Il Marocco è oggi un paese che, come tutte le realtà in transizione tra una situazione di povertà e tradizione culturale rigida e l’apertura a una visione moderna di società con al centro il tema dei diritti umani, sperimenta fatti paradossali, che fanno emergere la potenza di tale contraddizione. Come ho raccontato più volte, a fronte di un monarca che dichiara di volere modernizzare il paese, il sistema resta invischiato nelle pastoie della corruzione e dell’ingiustizia sociale, sfociando sempre più spesso nella negazione di fatto del diritto alla libertà d’espressione, con l’utilizzo addirittura dell’intimidazione grazie a un quadro legislativo ancora profondamente arcaico e facilmente manovrabile politicamente.
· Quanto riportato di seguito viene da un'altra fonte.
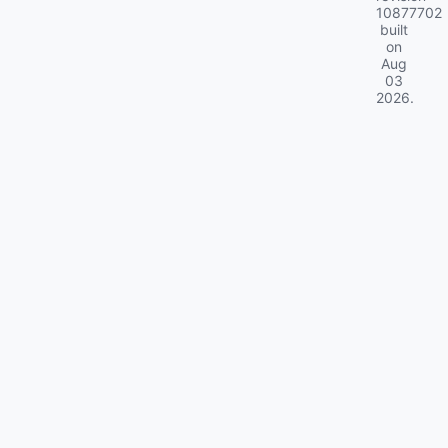
10877702
built
on
Aug
03
2026
.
È il caso, tra gli altri, di Hajar Raissouni, la giovane giornalista del periodico islamista “Akhbar Al Yaum” e nipote di un influente ideologo del movimento conservatore islamista. La pesante condanna inflitta a lei, per aborto e relazione sessuale al di fuori dal matrimonio, al suo compagno, al personale medico della clinica dove sarebbe stato commesso il reato, è caduta come un macigno sul movimento portato avanti da numerosi intellettuali e dalle femministe marocchine che chiedevano, assieme alle organizzazioni internazionali e nazionali di difesa dei diritti umani, la liberazione immediata della giovane donna e degli altri imputati. Il sospetto che questa condanna sia una forma di pressione contro la libertà di espressione si unisce allo sdegno per l’utilizzo di mezzi spregiudicati e non leciti, quale l’esame clinico cui è stata forzatamente sottoposta la giornalista, definito da alcune militanti una sorta di stupro, insieme alla violazione della privacy dell’imputata. La lotta giudiziaria e politica della famiglia Raissouni e del movimento islamista, vistosamente oppresso dalla repressione giudiziaria dello stato, si unisce così -paradossalmente- alla lotta per l’emancipazione femminile e per l’affermazione di diritti sacrosanti, per lo più negati dalle tesi islamiste, come il diritto delle donne a disporre del proprio corpo senza dover subire violenza e umiliazione da parte di una legislazione arretrata sull’aborto. Una legislazione che lo stesso re ha chiesto più volte di modernizzare, aprendo spiragli che sembrano essersi chiusi nel processo giudiziario appena concluso. Un’unione di intenti, quella tra laici e islamisti, già sconfitta in passato, durante le primavere arabe in Marocco nel movimento “20 febbraio”, quando le forze popolari islamiste manifestavano insieme alla sinistra laica, probabilmente imborghesitasi. Quest’alleanza si ripropone oggi perché probabilmente sta proprio in questa contraddizione fondamentale, tra diritti umani e diritti economici, tra tradizione legata al popolo più povero e modernità portata avanti da quella che assomiglia sempre più a una élite economica, l’ostacolo fondamentale all’apertura di una nuova epoca di riforme sostanziali, di cui il paese avrebbe enorme bisogno.